Not Digging It
BEFORE I BECAME a devotee of index funds, I began my investing journey in commodities, with a focus on commodity miners and producers. These firms extract a variety of goods from the earth, including precious metals like gold and silver, as well as energy-related commodities like oil, natural gas and uranium.
As a college student first studying the markets, I was drawn to the outsized returns that can occur in a commodity bull market. The cyclical nature of commodity super-cycles means their profits are epic—and so are the bankruptcies. In the end, I abandoned investing in commodities after a decade of unspectacular results.
Here are the five reasons I avoid the sector entirely:
- Commodity miners often engage in price-fixing that hurts consumers and destroys smaller competitors. When a few large producers dominate a market, they may act as a cartel to affect both supply and prices.
- Mining certain commodities, like uranium, can cause health problems to miners, most of whom are poor and desperately need the work to support their families. I discovered this when I recently read Max Chafkin’s biography of tech billionaire Peter Thiel. Thiel’s father worked as a uranium mining engineer in apartheid South Africa when Thiel was a boy. Black laborers reportedly were never told they were mining uranium. One advocacy group reported that workers were “dying like flies” from radiation. There are many such examples of indifference to miners’ health and safety, including a depressingly large number of coal mine disasters in West Virginia.
- Outside of Australia, the U.S. and Canada, nearly every commodity-rich nation is a human rights abuser. Look no further than the deplorable Russian actions in Ukraine, which are enabled, in part, by blood money paid for Russian oil and gas. Companies—and, by proxy, their investors—are, at best, forced to hold their noses at such gross misconduct and, at worst, seem complicit in criminal behavior.
- Many countries in the Middle East and Latin America have enacted laws that rob shareholders of their equity in commodity companies. In Russia, commodity-producing assets have been stolen twice. The first time was during the Communist Revolution in 1917. Then, almost from the moment the Soviet Union fell in 1991, Vladimir Putin, his oligarchs and the Russian government stole private investments in oil and natural gas companies again.

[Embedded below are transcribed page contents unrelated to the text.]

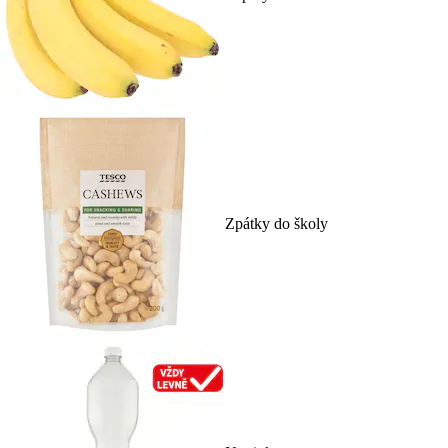
Zpátky do školy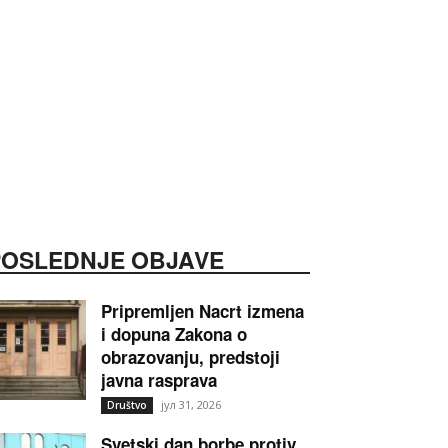
POSLEDNJE OBJAVE
Pripremljen Nacrt izmena
i dopuna Zakona o
obrazovanju, predstoji
javna rasprava
јул 31, 2026
Društvo
Svetski dan borbe protiv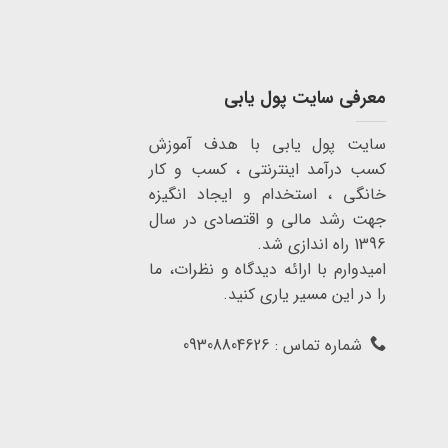
معرفی سایت پول یابی
سایت پول یابی با هدف آموزش
کسب درآمد اینترنتی ، کسب و کار
خانگی ، استخدام و ایجاد انگیزه
جهت رشد مالی و اقتصادی در سال
1396 راه اندازی شد.
امیدوارم با ارائه دیدگاه و نظرات، ما
را در این مسیر یاری کنید.
شماره تماس : 09308804626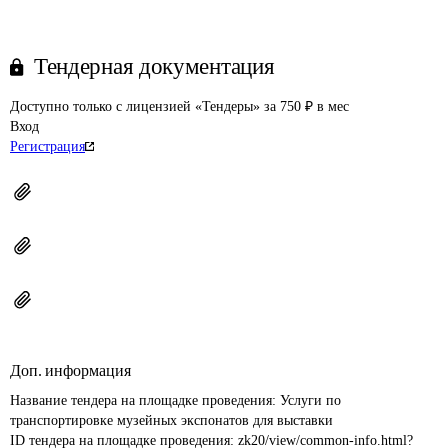
Тендерная документация
Доступно только с лицензией «Тендеры» за 750 ₽ в мес
Вход
Регистрация
Доп. информация
Название тендера на площадке проведения: 
Услуги по 
ID тендера на площадке проведения: 
zk20/view/common-info.html?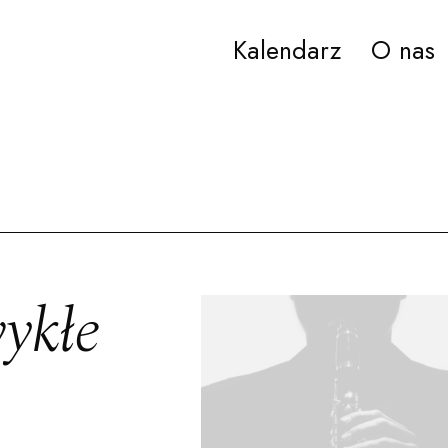
Kalendarz
O nas
ana Paderewskiego w Bydgoszczy
ykłe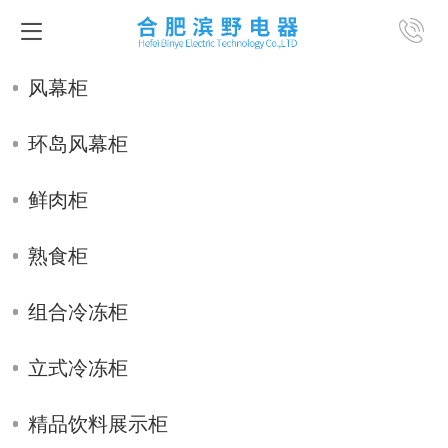
-
风幕柜
环岛风幕柜
鲜肉柜
熟食柜
组合冷冻柜
立式冷冻柜
精品饮料展示柜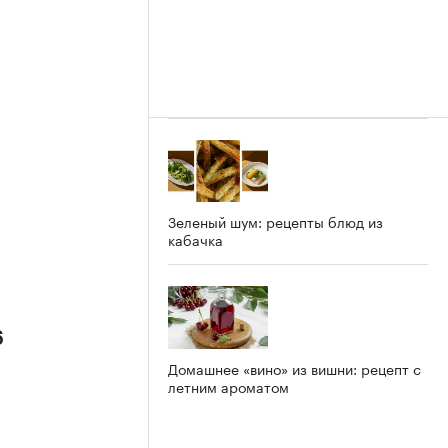
Зеленый шум: рецепты блюд из
кабачка
6
Домашнее «вино» из вишни: рецепт с
летним ароматом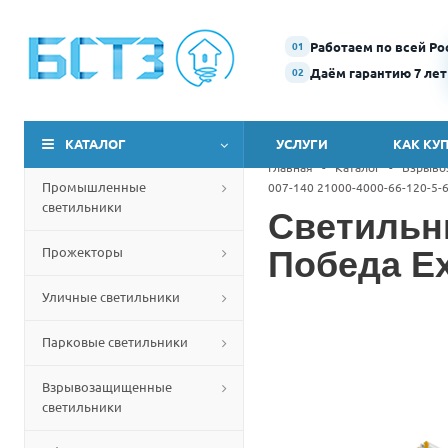
Работаем по всей Ро
01
Даём гарантию 7 лет
02
КАТАЛОГ
УСЛУГИ
КАК КУ
Главная
-
Каталог
-
Взрыво
Промышленные
007-140 21000-4000-66-120-5-6
светильники
Светильн
Прожекторы
Победа Ex
Уличные светильники
Парковые светильники
Взрывозащищенные
светильники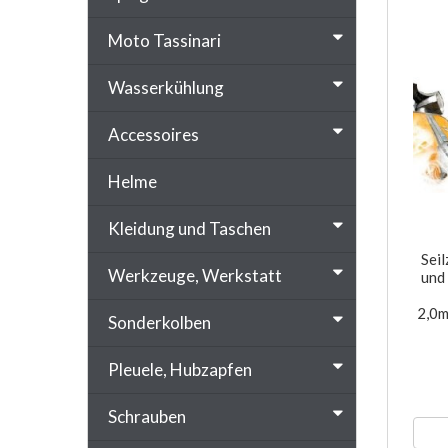
Moto Tassinari
Wasserkühlung
Accessoires
Helme
Kleidung und Taschen
Sei
Werkzeuge, Werkstatt
und
2,0m
Sonderkolben
Pleuele, Hubzapfen
Schrauben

- Even when the best-run companies in Western-style democracies succeed in extracting commodities, the supply left in the ground drops. Unless new proven discoveries come on line to replace the diminishing reserves, their business success is finite. Investors with long-term horizons are betting that these firms will find quality replacements by discovery or acquisition, but this is anything but guaranteed.
Do my broadly diversified index funds own small percentages of commodity producers? Sure. But I’m comforted that these percentages have shrunk in recent years, and I hope they will continue to do so. I’m optimistic this trend will continue because I believe in the words of Dr. Martin Luther King Jr., who said, “The arc of the moral universe is long but it bends toward justice.”